Dr. Curtius: It is a new attempt. By really accepting the vision, a new honest attempt will be made.

Dr. Jung: If it were a boy. A girl would be no attempt at all. But we don’t even know whether it is a child.

Mr. Baumann: It might be a heart.

Dr. Jung: That gesture of adoration is a very classical one, so we may be sure that whatever she is holding up to the sky is a precious offering to the gods or whatever is above; and it is something that has been below

and needs lifting up.

That is all we can make out, and we are almost forced to assume that it must be something which is destined to reach beyond herself, rather as if she were there merely helping something that has been submerged below, lifting it up to the heavens.

So our interpretation of this figure as the future Self is questionable.

Would it not be safe to say that the symbolic precious thing which she is holding up-substance, child, jewel-would be the real Self?

Mr. Allemann: It is the future she holds up, simply.

Mrs. Sigg: It might be something which she has to form with her own hands; there is something of that in the gesture.

Dr.
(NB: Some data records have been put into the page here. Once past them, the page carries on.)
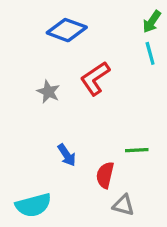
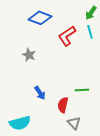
red L-shape: (95, 78) -> (67, 36), moved
gray triangle: (123, 205) -> (74, 123), turned 32

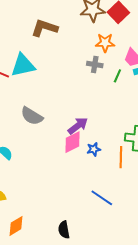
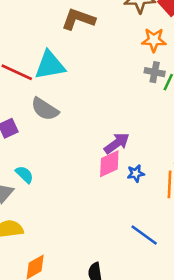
gray cross: (95, 64) -> (155, 72), moved
gray semicircle: (32, 116) -> (45, 109), moved

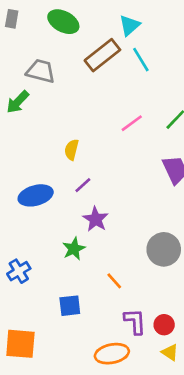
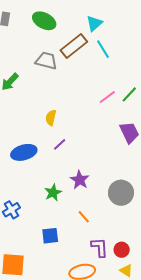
gray trapezoid: (41, 71) -> (46, 61), moved
pink line: (132, 123) -> (107, 97), moved
purple star: (96, 219) -> (80, 180), moved

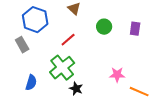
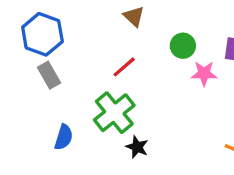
blue hexagon: (35, 20) -> (42, 34), moved
pink star: (117, 75) -> (204, 73), moved

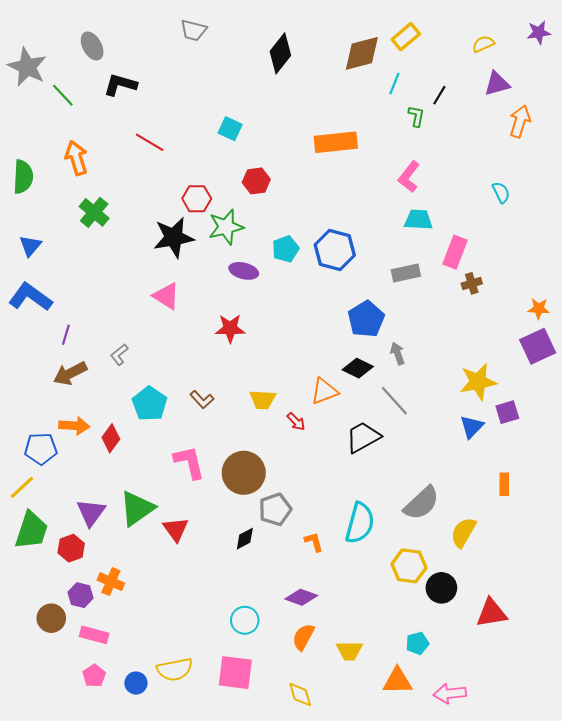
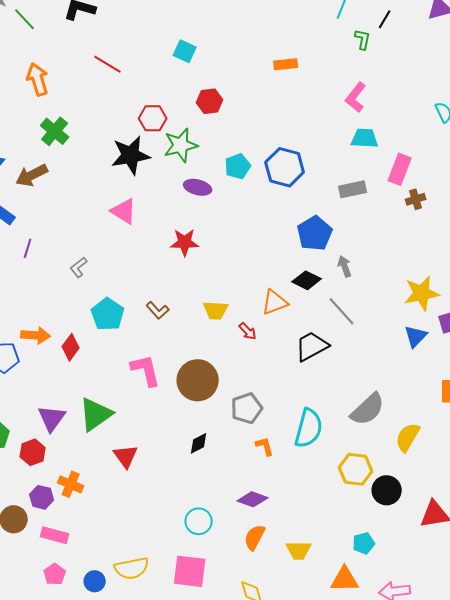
orange rectangle: (336, 142) -> (286, 64), size x0.6
brown arrow: (70, 373) -> (32, 175), moved
gray pentagon: (275, 509) -> (247, 408), moved
red triangle: (176, 529) -> (126, 456), moved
Jung: That is a good idea.

Though her gesture does not necessarily suggest forming anything-you see, I have not formed this ashtray, yet I can hold it up-but to call it a product would unite the idea of the jewel and the child, something that she produces by lifting it up into the light above,

Mrs. Crowley: It might be the unknown thing that would come out of her life, it might even be her inferior function, or the inferior part of herself that is unrecognized, unappreciated.

Dr. Jung: Mrs. Crowley thinks it might be the inferior function that needs to be lifted up, the idea that the last shall be first, that what has been hidden in darkness will be in the light, a very psychical enantiodromia.
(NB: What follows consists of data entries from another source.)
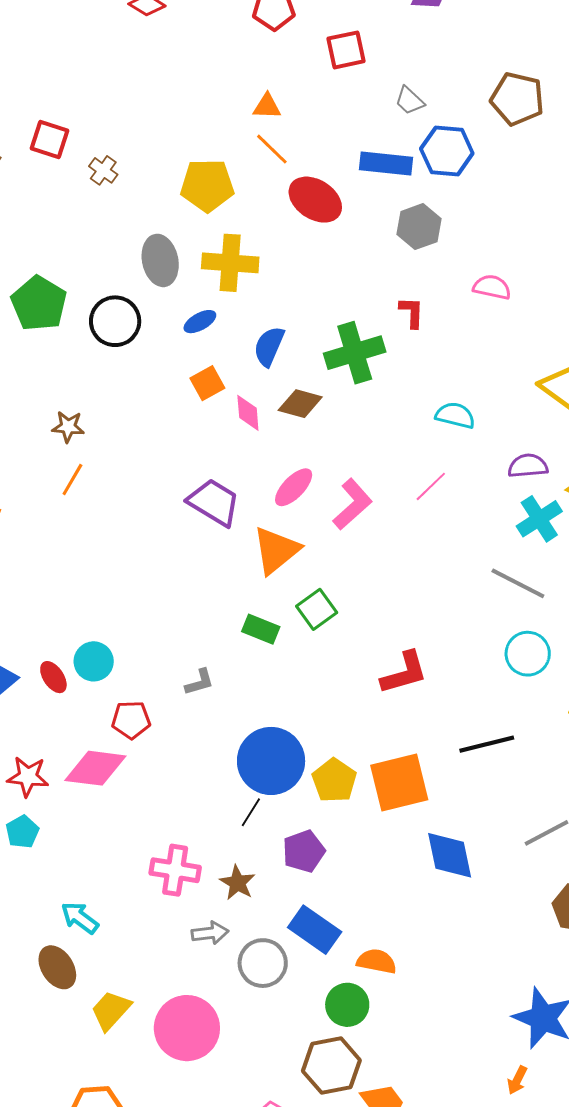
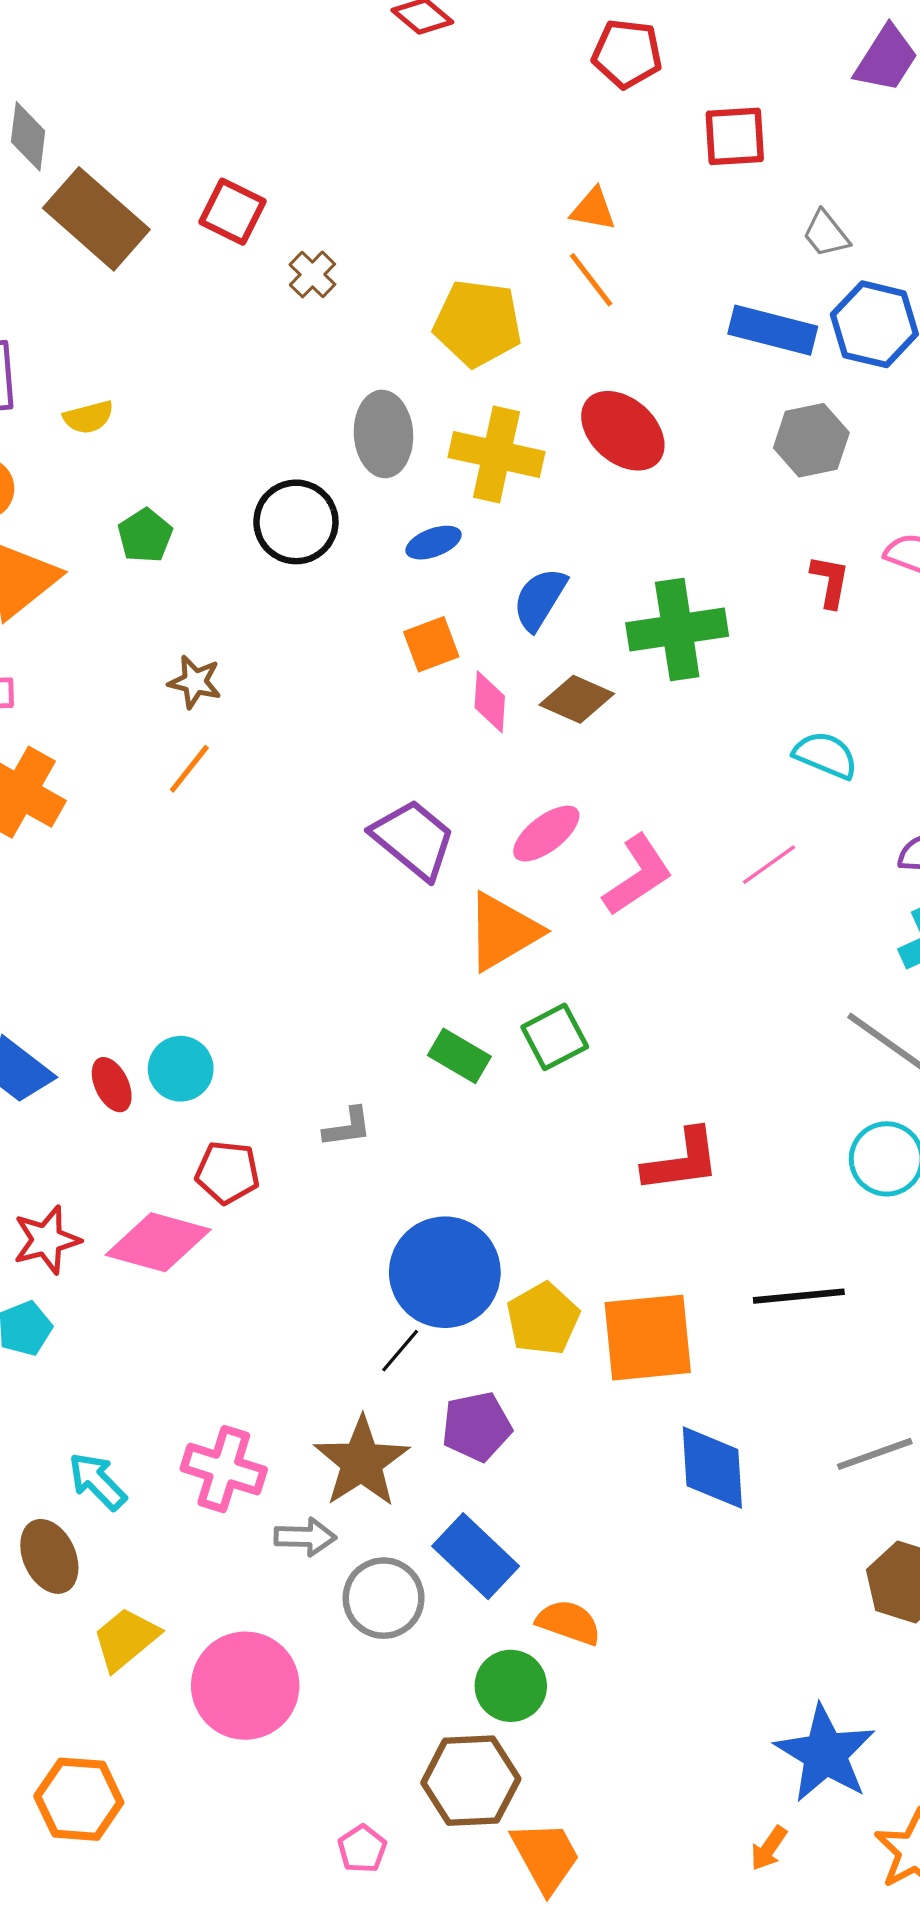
red ellipse: (315, 200) -> (623, 431), moved
green pentagon: (39, 304) -> (145, 536), moved, size x0.6
red L-shape: (412, 312) -> (830, 581), moved
red star: (28, 777) -> (47, 1240), turned -30
pink cross: (175, 870) -> (224, 1469), moved
brown star: (237, 883) -> (362, 1462), size x1.6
That would be suitable, and therefore the gesture of invocation of this figure.

What was the least is now lifted up into the light as the most precious thing.

But what it is remains entirely dark.

Miss Hannah: Could it not be the start of the diamond center?

Dr. Jung: It could be the diamond center, or the jewel in the Lotus, and the jewel in the Lotus is the child Buddha.

On the third day after his birth he stepped into the Lotus in order to announce the law to the worlds here and beyond.

It is the diamond center sure enough, and now we must try again to characterize the woman who acts here as an intermediary.

Mrs. Sigg: It might be a product or a thought that is growing like a plant, a germ that is taken from the earth. The figure of the woman has something plantlike in it.

Dr. Jung: That is true, and we encountered that figure before, Do you remember the figure of the woman standing as a tree, her arms as branches outstretched to the sun?

The pool of gold was the precious substance below, and above was the disk of the sun.

This is exactly the same idea.

But this woman who rises from the sea is no longer the tree.

Thought, the product of man, is like a flower, so she is a plantlike form holding up the flower of thought, and that is the idea of the diamond center; it is the Lotus or the Golden Flower.

So what happened before was that our patient transformed into a tree by virtue of the unknown existence and operation of the diamond center within her.

Do you understand?

That is a case of the existence and operation of an archetype which, quite unknown to ourselves, unconsciously influences our lives to such an extent that we perform the symbolic role and have the symbolic qualities of, say, the diamond center.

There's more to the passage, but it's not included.